- Tape the bottom of every box; tape the top closed tightly when full. Run two strips of tape along the side and one strip down the center. (If the box is still not strong enough, apply more tape on the sides.)
- Use small boxes for heavier items; larger boxes for light weight, bulky items.
- Wrap small and/or fragile items individually.
- Stuff the top, bottom and sides of boxes with paper. This helps prevent shifting, rubbing and possible breakage.
- Stack boxes to the top to prevent them from being crushed. But don’t pack fragile items too tightly. Stuff with paper.
- Label the contents of every box and the room where it belongs. Group boxes together that belong in the same room.
Don’t Pack These Items
- Money, securities, valuable papers or jewelry.

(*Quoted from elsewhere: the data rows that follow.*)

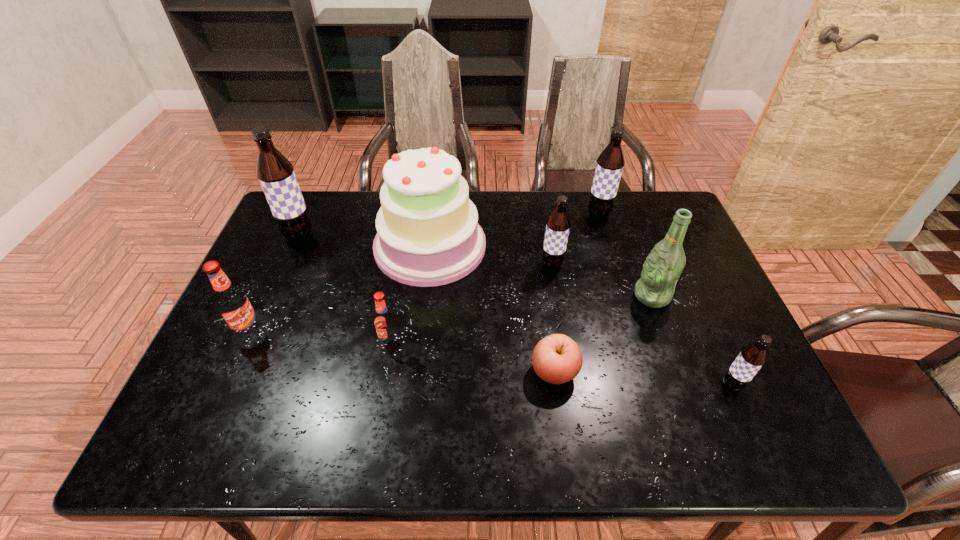 This screenshot has width=960, height=540. In order to click on vacant region at the far edge in this screenshot , I will do coord(494,197).

Where is `vacant space at the near edge`? vacant space at the near edge is located at coordinates (484, 441).

The height and width of the screenshot is (540, 960). In order to click on free spot at the left edge of the desktop in this screenshot , I will do `click(305, 246)`.

Where is `blank space at the right edge`? The image size is (960, 540). blank space at the right edge is located at coordinates (690, 307).

You are a GUI agent. You are given a task and a screenshot of the screen. Output one action in this format:
    pyautogui.click(x=<x>, y=<y>)
    Task: Click on the blank space at the near left corner of the desktop
    
    Given the screenshot: What is the action you would take?
    pyautogui.click(x=219, y=440)

Where is `vacant space at the far right corner`? vacant space at the far right corner is located at coordinates (649, 198).

In the image, there is a desktop. Identify the location of vacant region at the near right corner. The width and height of the screenshot is (960, 540). (774, 438).

Where is `empty space that is in between the farthest root beer and the right red root beer`? empty space that is in between the farthest root beer and the right red root beer is located at coordinates (494, 278).

This screenshot has height=540, width=960. Find the location of `free spot between the green beer bottle and the bigger red root beer`. free spot between the green beer bottle and the bigger red root beer is located at coordinates 451,314.

Identify the location of free spot between the bigger red root beer and the cake. (340, 289). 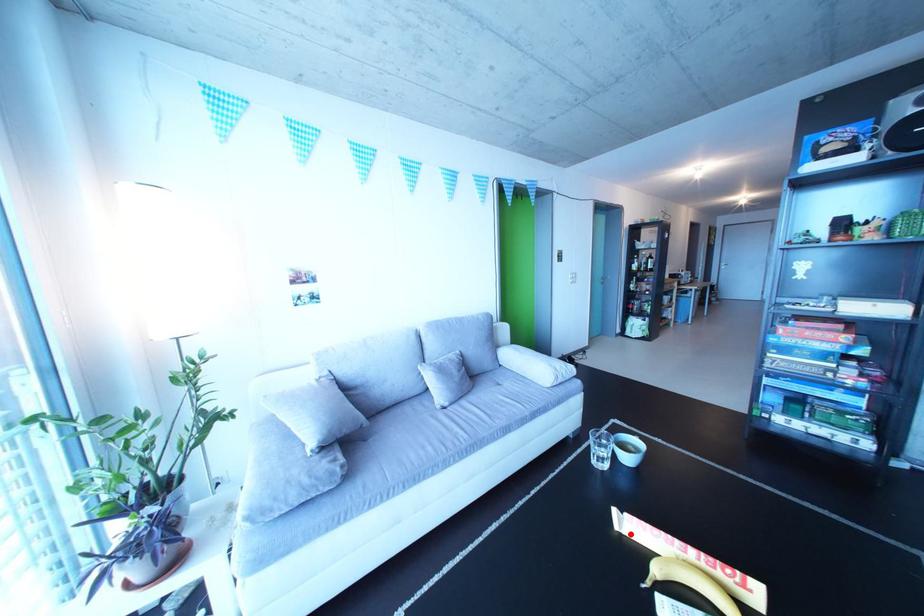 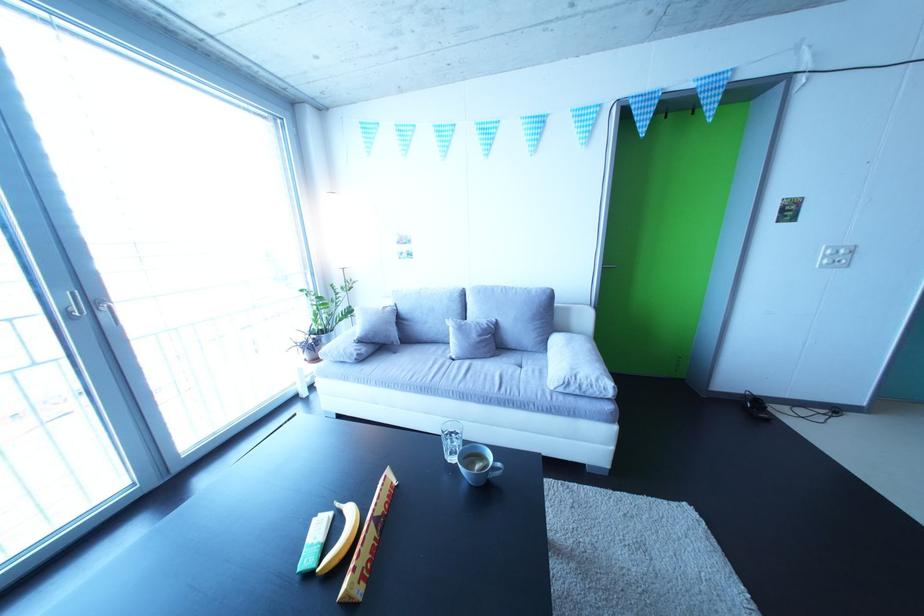 Locate, in the second image, the point that corresponds to the highlighted location in the first image.

(395, 487)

Keep them with you.
- Flammable items: aerosol cans, paints, gasoline, etc.
- Perishable times: frozen foods, produce, plants, etc.

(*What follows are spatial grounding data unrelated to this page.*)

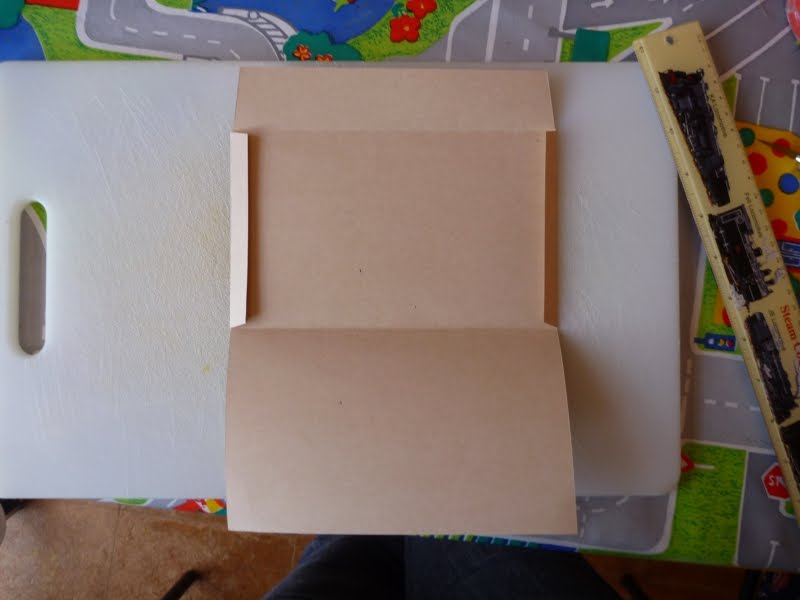 In order to click on hole in cuttijg board in this screenshot , I will do `click(254, 331)`, `click(30, 267)`. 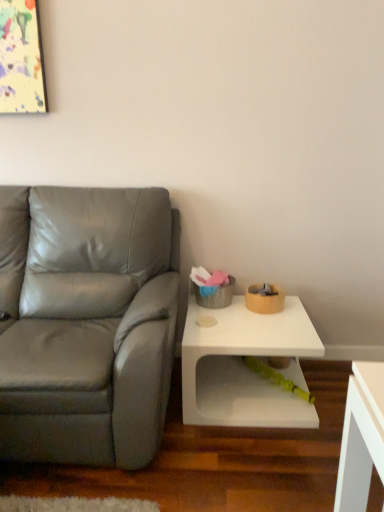 The width and height of the screenshot is (384, 512). What are the coordinates of `space that is in front of rubberized green toy at lower center` in the screenshot? It's located at (279, 422). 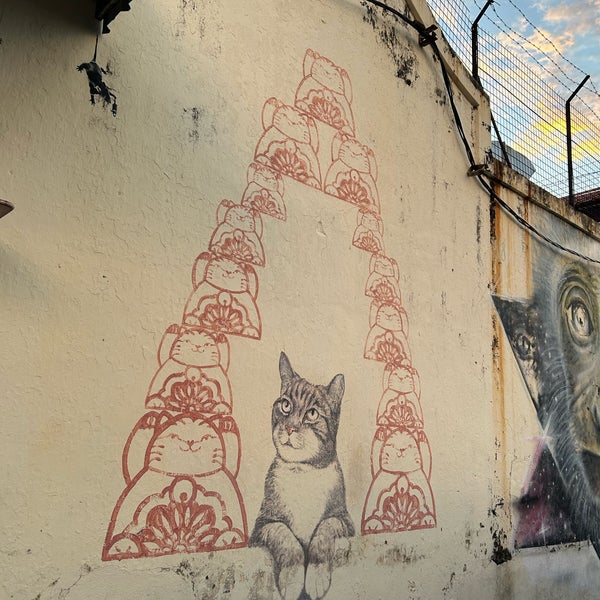 Locate an element on the screen. The image size is (600, 600). yellow wall is located at coordinates (113, 359). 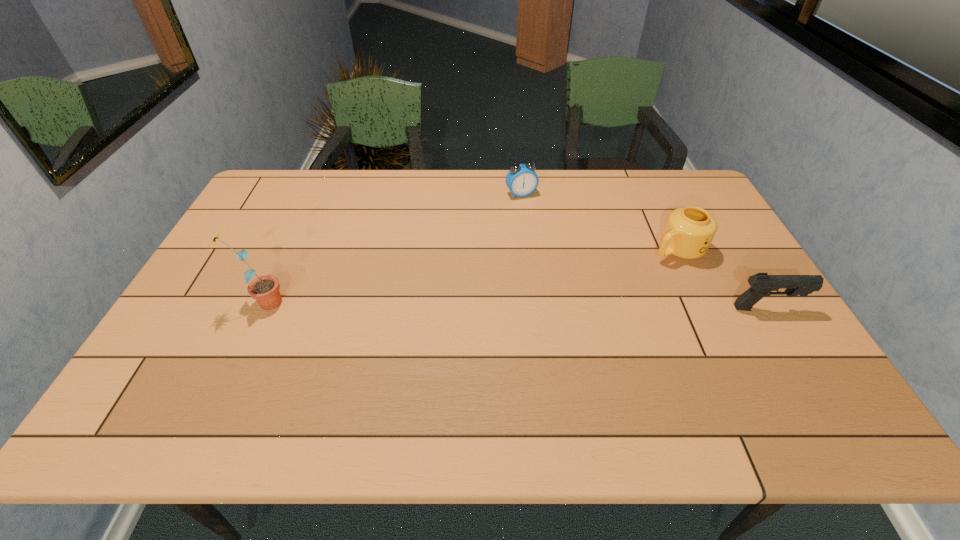 Locate an element on the screen. The width and height of the screenshot is (960, 540). blank space at the near left corner is located at coordinates (191, 363).

The width and height of the screenshot is (960, 540). Find the location of `vacant space that's between the alarm clock and the sunflower`. vacant space that's between the alarm clock and the sunflower is located at coordinates (392, 248).

Identify the location of free point between the pistol and the mug. (722, 279).

Find the location of a particular element. The height and width of the screenshot is (540, 960). empty space between the mug and the farthest object is located at coordinates (599, 222).

You are a GUI agent. You are given a task and a screenshot of the screen. Output one action in this format:
    pyautogui.click(x=<x>, y=<y>)
    Task: Click on the free spot between the pistol and the mug
    Image resolution: width=960 pixels, height=540 pixels.
    Given the screenshot: What is the action you would take?
    pyautogui.click(x=722, y=279)

Image resolution: width=960 pixels, height=540 pixels. I want to click on vacant region between the pistol and the leftmost object, so click(515, 306).

I want to click on vacant space that's between the pistol and the sunflower, so click(x=515, y=306).

The height and width of the screenshot is (540, 960). I want to click on vacant space that's between the third nearest object and the farthest object, so click(599, 222).

Find the location of a particular element. free space between the sunflower and the pistol is located at coordinates (515, 306).

The height and width of the screenshot is (540, 960). What are the coordinates of `vacant area that lies between the second farthest object and the tallest object` in the screenshot? It's located at (469, 276). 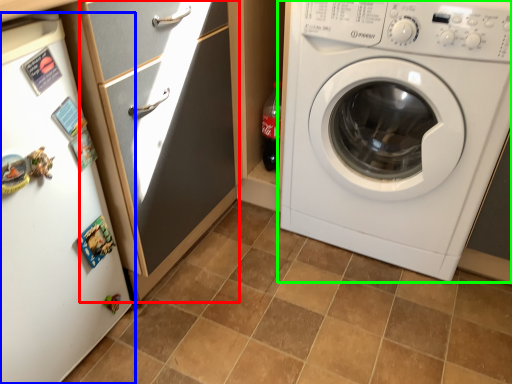 Question: Based on their relative distances, which object is nearer to screen door (highlighted by a red box)? Choose from fridge (highlighted by a blue box) and washing machine (highlighted by a green box).

Choices:
 (A) fridge
 (B) washing machine

Answer: (A) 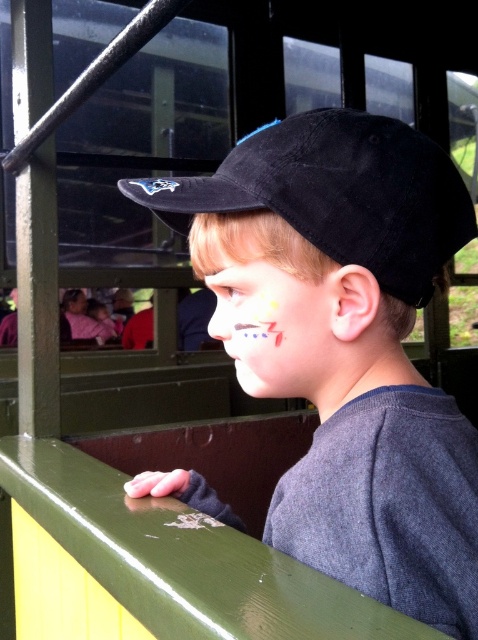 You are a tailor trying to fit a hat into a display case. The case has a width limit of 20 cm. You have two hats in front of you, the matte black cap at center and the black suede baseball cap at center. Which hat is wider and will not fit in the case?

The matte black cap at center is wider than the black suede baseball cap at center, so it will not fit in the 20 cm width display case.

You are a photographer trying to capture the black suede baseball cap at center in the image. If the camera is set to focus on the center of the image, will the cap be in focus?

The black suede baseball cap at center is located at point [337,193], which is not exactly the center of the image, so it might not be in focus if the camera is set to focus on the exact center.

The boy is sitting in a train car. He has a matte black cap at center and a matte paint face at center. Which object is located to the right of the other?

The matte black cap at center is positioned on the right side of matte paint face at center.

- Soaps, polishes or medicines.
- Kitchenware or other heavy items in boxes with dishware.
Dishware and Glasses
- Use double corrugated boxes.
- Cushion the bottom with rolled up paper.
- Wrap each piece individually.
- Bundle flatware in groups of three and wrap the bundle.
- Don’t place one layer of dishware directly on top of another; separate with a layer of stuffed paper.
- Cushion the top and sides with paper to prevent shifting. The steadier the contents, the less the chance of damages is.
- Put hanging clothes in wardrobe boxes.
- Place shoes in medium size boxes. Use paper to protect and keep pairs separated.
- Place non hanging clothes in medium size/linen size boxes.
Electronics travel best in their original packaging; however, if you don't have the original boxes anymore, we can easily substitute our own professional materials to ensure they’re safe, sound and secure.
- Use a picture box.
- Line bottom of box with paper.
- Place picture in box, then stuff front, back and along the top with paper.
- It is sometime possible to pack more than one picture in a box.
- Packing of pictures is always required for long distance moves or moves into storage.
- On a local move there is no need to pack your large pictures. The movers will deal with them on the day of the move.
Boxes. So how many do you need?
Use the chart below to help you get an idea. (Keep in mind, however, the longer you’ve lived in your home, the more stuff you will have accumulated.)
|Type of Dwelling||Approx. No. of Boxes|
|Studio||10 – 20|
|1 Bedroom Apartment||20 – 35|
|2 Bedroom Apartment||25 – 40|
|2 Bedroom House||25 – 45|
|3 Bedroom House||30 – 55|
|4 Bedroom House||40 – 65|
Note: The amount/size of your unique belongings will determine the final number of boxes you’ll require.